Every lesson in the guided build produces a working intermediate version. You do not wait until the end to have something that runs.

The core shift

LangChain gives you components. LangGraph gives you a way to connect them with explicit control flow.

  • When you use LangChain alone, the order of operations is determined by the structure of your code. When something goes wrong, the error points to a line. When you need to add branching, you add if statements. When you need memory, you manage it manually in the calling code.

  • When you use LangGraph, the order of operations is represented as a graph, with nodes connected by edges and shared state flowing between them. When something goes wrong, the checkpoint history shows which node wrote the wrong value. When you need to add branching, you add a routing function and a conditional edge. When you need memory, you carry a list in state or compile with a checkpointer.

The shift is from “write code that calls steps in order” to “design a system where every step has one job, a clear input, and a clear output.” That is the mental model this course builds.

How the course is structured

The course moves through four chapters.

  • The second chapter establishes the foundations: what graphs are, how state works, how to build a first workflow, and how LangGraph relates to the LangChain skills you already have.

  • The third chapter covers the core workflow patterns: conditional routing, loops and retries, tool augmentation, multi-step agent workflows, and structured output handling.

  • The fourth chapter covers reliability: memory, persistence, and checkpointing, human-in-the-loop approval patterns, debugging and observability, and graph design principles.

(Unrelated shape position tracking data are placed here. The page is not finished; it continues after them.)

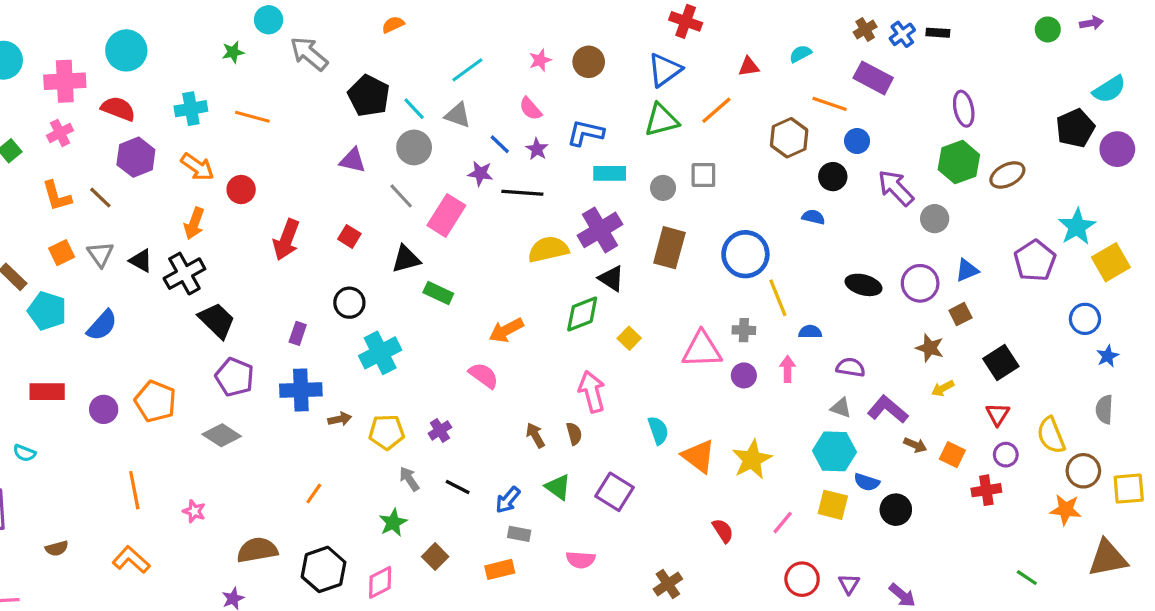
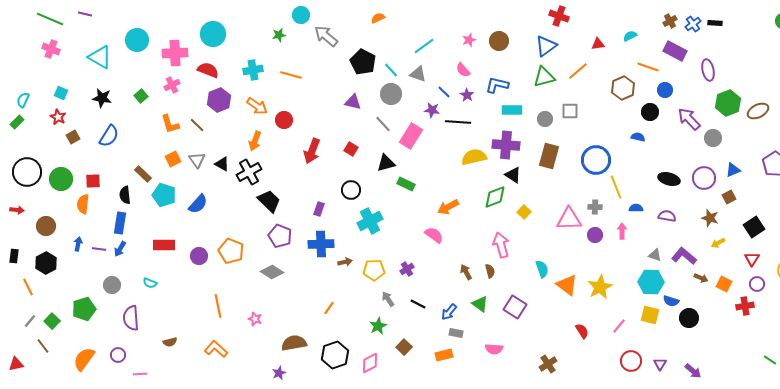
purple ellipse: (964, 109) -> (708, 70), moved
purple cross: (600, 230) -> (506, 145), turned 36
purple semicircle: (851, 367) -> (667, 216), moved

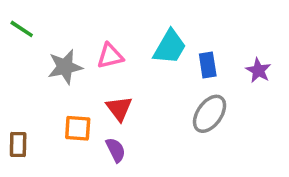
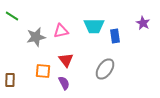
cyan trapezoid: (170, 47) -> (94, 26), turned 60
purple star: (258, 70) -> (143, 23), moved
gray ellipse: (210, 114) -> (105, 69), moved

  • The fifth chapter is the guided build: five lessons that take the research assistant from a blank state schema to a fully tested, extensible agent.

Chapter

Focus

What You Build

Foundations

Graphs, state, and control flow

Small focused workflows that establish the build pattern

Core patterns

Routing, loops, tools, agent behaviour

Increasingly capable standalone workflows

Reliable systems

Memory, persistence, debugging, design

Production-quality workflow patterns

Guided build

End-to-end agent composition

A complete research assistant, built incrementally

How to get the most out of this course

Reading the code is useful. Running it and reading the actual output is where the understanding happens. Attempt every exercise before reading the solution. The exercises are designed to take between ten and thirty minutes. They are not trick questions. The patterns needed to solve them are always covered in the lesson that precedes them.

When a graph produces unexpected output, start with the returned state. Most debugging sessions end there. The lessons on debugging and checkpointing will give you more tools, but reading the state dict first resolves the majority of issues in under a minute.

Treat the capstone as a template. The research assistant is built to be modified. Swapping in different knowledge domains, adding new routing paths, or replacing the simulated tool calls with real API calls are all small, bounded changes. The lessons in the guided build chapter show exactly where to make each kind of change.